Wi-Fi System Performance – 2.4 GHz uplink
5 GHz downlink results show the TP-Link beating both Nova and GWiFi, only just barely on the Hop 2 benchmark.
Wi-Fi System Performance – 5 GHz downlink
5 GHz uplink is the weakest set of results for Nova, only beating GWiFi on the Hop 2 benchmark. The overall winner for this series of tests is obviously TP-Link’s Deco.
Wi-Fi System Performance – 5 GHz uplink
Our Wi-Fi System capacity test uses three 2×2 AC clients, a 2.4 GHz client is connected to the root node and 5 GHz to the others. To avoid overload, 9 dB of attenuation was once again applied between the Pal and mode fot the 2.4 GHz Pal; 0 dB was used for both 5 GHz Pals. This test runs for 30 minutes to see if any attempts are made to balance throughput by throttling backhaul or client bandwidth so that more bandwidth is made available to the other.
The Capacity bar chart shows total throughput for the three test clients in each direction. Even with its very strong Hop 1 backhaul, Nova ranks relatively low in this benchmark, ending up in the lowest third of the results in both directions.
Wi-Fi System Capacity
The capacity throughput vs. time plots usually provide some insight into the aggregated results. The Downlink plot clearly shows the root node 2.4 GHz connection getting the highest average throughput, averaging around 190 Mbps. Hop 1 throughput seems lower than it should be, given the 5 GHz client and high bandwidth Hop 1 backhaul. But since one 5 GHz radio must serve both fronthaul (client) and backhaul duties, something has to give.
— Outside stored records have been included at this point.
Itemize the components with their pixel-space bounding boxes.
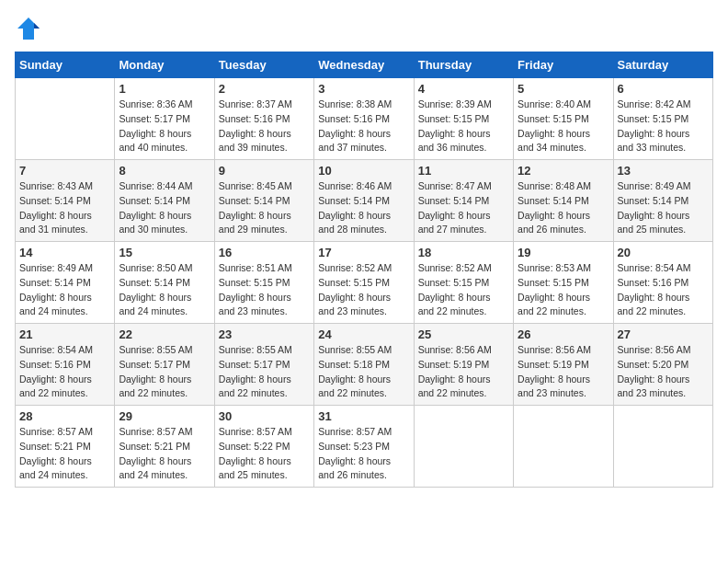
calendar-week-row: 1Sunrise: 8:36 AM Sunset: 5:17 PM Daylig… — [16, 78, 713, 160]
day-info: Sunrise: 8:54 AM Sunset: 5:16 PM Dayligh… — [618, 261, 709, 319]
day-number: 9 — [219, 164, 310, 178]
calendar-cell: 25Sunrise: 8:56 AM Sunset: 5:19 PM Dayli… — [414, 324, 513, 406]
day-number: 11 — [418, 164, 509, 178]
calendar-cell: 9Sunrise: 8:45 AM Sunset: 5:14 PM Daylig… — [214, 160, 313, 242]
weekday-header: Saturday — [613, 52, 712, 78]
day-info: Sunrise: 8:39 AM Sunset: 5:15 PM Dayligh… — [418, 98, 509, 155]
calendar-cell: 18Sunrise: 8:52 AM Sunset: 5:15 PM Dayli… — [414, 242, 513, 324]
calendar-cell — [514, 406, 613, 488]
day-info: Sunrise: 8:56 AM Sunset: 5:19 PM Dayligh… — [518, 343, 609, 401]
calendar-cell: 19Sunrise: 8:53 AM Sunset: 5:15 PM Dayli… — [514, 242, 613, 324]
calendar-cell: 23Sunrise: 8:55 AM Sunset: 5:17 PM Dayli… — [214, 324, 313, 406]
day-info: Sunrise: 8:50 AM Sunset: 5:14 PM Dayligh… — [119, 261, 210, 319]
calendar-cell — [16, 78, 115, 160]
weekday-header: Sunday — [16, 52, 115, 78]
day-number: 16 — [219, 246, 310, 259]
calendar-cell: 12Sunrise: 8:48 AM Sunset: 5:14 PM Dayli… — [514, 160, 613, 242]
day-number: 31 — [318, 409, 409, 423]
day-number: 4 — [418, 82, 509, 96]
day-info: Sunrise: 8:55 AM Sunset: 5:17 PM Dayligh… — [219, 343, 310, 401]
calendar-cell: 31Sunrise: 8:57 AM Sunset: 5:23 PM Dayli… — [314, 406, 414, 488]
calendar-week-row: 14Sunrise: 8:49 AM Sunset: 5:14 PM Dayli… — [16, 242, 713, 324]
day-number: 25 — [418, 327, 509, 341]
day-number: 14 — [19, 246, 110, 259]
day-info: Sunrise: 8:57 AM Sunset: 5:21 PM Dayligh… — [19, 425, 110, 483]
day-number: 10 — [318, 164, 409, 178]
calendar-cell: 21Sunrise: 8:54 AM Sunset: 5:16 PM Dayli… — [16, 324, 115, 406]
calendar-cell: 26Sunrise: 8:56 AM Sunset: 5:19 PM Dayli… — [514, 324, 613, 406]
calendar-cell: 17Sunrise: 8:52 AM Sunset: 5:15 PM Dayli… — [314, 242, 414, 324]
day-info: Sunrise: 8:45 AM Sunset: 5:14 PM Dayligh… — [219, 179, 310, 237]
day-number: 8 — [119, 164, 210, 178]
day-number: 29 — [119, 409, 210, 423]
day-info: Sunrise: 8:57 AM Sunset: 5:22 PM Dayligh… — [219, 425, 310, 483]
day-number: 7 — [19, 164, 110, 178]
calendar-cell: 11Sunrise: 8:47 AM Sunset: 5:14 PM Dayli… — [414, 160, 513, 242]
day-number: 17 — [318, 246, 409, 259]
calendar-cell: 20Sunrise: 8:54 AM Sunset: 5:16 PM Dayli… — [613, 242, 712, 324]
day-info: Sunrise: 8:57 AM Sunset: 5:21 PM Dayligh… — [119, 425, 210, 483]
day-number: 27 — [618, 327, 709, 341]
day-info: Sunrise: 8:55 AM Sunset: 5:17 PM Dayligh… — [119, 343, 210, 401]
weekday-header: Wednesday — [314, 52, 414, 78]
calendar-cell: 5Sunrise: 8:40 AM Sunset: 5:15 PM Daylig… — [514, 78, 613, 160]
day-info: Sunrise: 8:57 AM Sunset: 5:23 PM Dayligh… — [318, 425, 409, 483]
day-info: Sunrise: 8:43 AM Sunset: 5:14 PM Dayligh… — [19, 179, 110, 237]
day-number: 28 — [19, 409, 110, 423]
day-number: 20 — [618, 246, 709, 259]
calendar-cell: 16Sunrise: 8:51 AM Sunset: 5:15 PM Dayli… — [214, 242, 313, 324]
day-info: Sunrise: 8:53 AM Sunset: 5:15 PM Dayligh… — [518, 261, 609, 319]
day-info: Sunrise: 8:44 AM Sunset: 5:14 PM Dayligh… — [119, 179, 210, 237]
day-info: Sunrise: 8:49 AM Sunset: 5:14 PM Dayligh… — [618, 179, 709, 237]
day-info: Sunrise: 8:51 AM Sunset: 5:15 PM Dayligh… — [219, 261, 310, 319]
day-number: 2 — [219, 82, 310, 96]
day-info: Sunrise: 8:48 AM Sunset: 5:14 PM Dayligh… — [518, 179, 609, 237]
calendar-cell: 27Sunrise: 8:56 AM Sunset: 5:20 PM Dayli… — [613, 324, 712, 406]
calendar-body: 1Sunrise: 8:36 AM Sunset: 5:17 PM Daylig… — [16, 78, 713, 488]
day-number: 26 — [518, 327, 609, 341]
day-info: Sunrise: 8:47 AM Sunset: 5:14 PM Dayligh… — [418, 179, 509, 237]
weekday-header: Thursday — [414, 52, 513, 78]
day-info: Sunrise: 8:42 AM Sunset: 5:15 PM Dayligh… — [618, 98, 709, 155]
calendar-cell: 13Sunrise: 8:49 AM Sunset: 5:14 PM Dayli… — [613, 160, 712, 242]
weekday-header: Friday — [514, 52, 613, 78]
page-header — [15, 15, 713, 42]
calendar-week-row: 7Sunrise: 8:43 AM Sunset: 5:14 PM Daylig… — [16, 160, 713, 242]
day-info: Sunrise: 8:52 AM Sunset: 5:15 PM Dayligh… — [418, 261, 509, 319]
day-info: Sunrise: 8:38 AM Sunset: 5:16 PM Dayligh… — [318, 98, 409, 155]
logo — [15, 15, 44, 42]
day-number: 1 — [119, 82, 210, 96]
day-number: 3 — [318, 82, 409, 96]
day-info: Sunrise: 8:56 AM Sunset: 5:19 PM Dayligh… — [418, 343, 509, 401]
calendar-table: SundayMondayTuesdayWednesdayThursdayFrid… — [15, 52, 713, 488]
calendar-cell: 8Sunrise: 8:44 AM Sunset: 5:14 PM Daylig… — [115, 160, 214, 242]
day-number: 21 — [19, 327, 110, 341]
day-info: Sunrise: 8:56 AM Sunset: 5:20 PM Dayligh… — [618, 343, 709, 401]
calendar-week-row: 21Sunrise: 8:54 AM Sunset: 5:16 PM Dayli… — [16, 324, 713, 406]
day-info: Sunrise: 8:40 AM Sunset: 5:15 PM Dayligh… — [518, 98, 609, 155]
calendar-cell: 24Sunrise: 8:55 AM Sunset: 5:18 PM Dayli… — [314, 324, 414, 406]
weekday-header: Tuesday — [214, 52, 313, 78]
calendar-cell: 1Sunrise: 8:36 AM Sunset: 5:17 PM Daylig… — [115, 78, 214, 160]
day-number: 15 — [119, 246, 210, 259]
calendar-cell: 14Sunrise: 8:49 AM Sunset: 5:14 PM Dayli… — [16, 242, 115, 324]
calendar-cell: 7Sunrise: 8:43 AM Sunset: 5:14 PM Daylig… — [16, 160, 115, 242]
svg-marker-1 — [34, 23, 40, 29]
calendar-cell: 15Sunrise: 8:50 AM Sunset: 5:14 PM Dayli… — [115, 242, 214, 324]
calendar-cell: 22Sunrise: 8:55 AM Sunset: 5:17 PM Dayli… — [115, 324, 214, 406]
calendar-cell: 29Sunrise: 8:57 AM Sunset: 5:21 PM Dayli… — [115, 406, 214, 488]
day-info: Sunrise: 8:52 AM Sunset: 5:15 PM Dayligh… — [318, 261, 409, 319]
calendar-cell: 10Sunrise: 8:46 AM Sunset: 5:14 PM Dayli… — [314, 160, 414, 242]
day-number: 12 — [518, 164, 609, 178]
day-number: 24 — [318, 327, 409, 341]
calendar-cell: 28Sunrise: 8:57 AM Sunset: 5:21 PM Dayli… — [16, 406, 115, 488]
calendar-cell: 2Sunrise: 8:37 AM Sunset: 5:16 PM Daylig… — [214, 78, 313, 160]
day-info: Sunrise: 8:55 AM Sunset: 5:18 PM Dayligh… — [318, 343, 409, 401]
weekday-header: Monday — [115, 52, 214, 78]
day-info: Sunrise: 8:46 AM Sunset: 5:14 PM Dayligh… — [318, 179, 409, 237]
day-number: 23 — [219, 327, 310, 341]
day-number: 19 — [518, 246, 609, 259]
calendar-week-row: 28Sunrise: 8:57 AM Sunset: 5:21 PM Dayli… — [16, 406, 713, 488]
day-info: Sunrise: 8:36 AM Sunset: 5:17 PM Dayligh… — [119, 98, 210, 155]
calendar-header-row: SundayMondayTuesdayWednesdayThursdayFrid… — [16, 52, 713, 78]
In this case, the Hop 1 connected client gets only an average of around 50 Mbps and the Hop 2 client about half that.
Wi-Fi System Capacity vs. time – Downlink
Uplink, on the other hand, shows throughput distribution among the nodes more like I’d expect, with root node the highest averaging around 160 Mbps, Hop 1 averaging closer to 100 Mbps and Hop 2 eking out a paltry 15 Mbps or so.
Wi-Fi System Capacity vs. time – Uplink
Google has sold a lot of WiFi’s by pricing aggressively at around $300 for a three-node system when competitors were $100 or $200 higher. Since then, everyone except Linksys (Velop) and eero has realized getting upwards of $450 for a three-node Wi-Fi System is a heavy lift and has moved pricing closer to the $300 that buyers seem more willing to spend.
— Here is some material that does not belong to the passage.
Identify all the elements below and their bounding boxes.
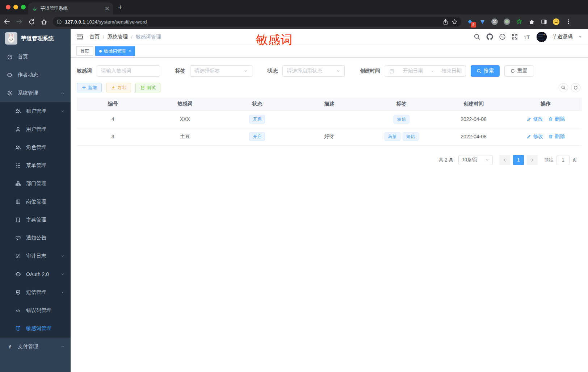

So what happens when a company best known for really cheap routers enters a market dominated by much more expensive and better known competitors? With Tenda’s Nova, I think we’re finding out. Unlike Zyxel with its Multy X, Tenda knows it needs an edge to attract attention and, if it stays significantly below its competition, it’s bound to move some product.
Of course, if you can’t deliver performance, those Novas aren’t going to stay sold for long. But even though it comes in at #9 in our Wi-Fi System Ranker, it outranks both Google WiFi (#10) and ASUS’ Lyra (#11), which are both priced signficantly higher.
Before you jump on me for drawing that conclusion about Lyra based on my original testing, consider this. Once I got the heads up from ASUS that the Version 220.127.116.11.382.11464 Lyra firmware released in January was about as good as it was going to get, I ran a quick Hop 1 backhaul test as a quick performance check. When I got only 35 Mbps down and 42 Mbps up, I stopped right there and put it back on the shelf.
So if you’ve seen Nova on Amazon and have been curious whether a $130 Wi-Fi system can be any good, well, now you know.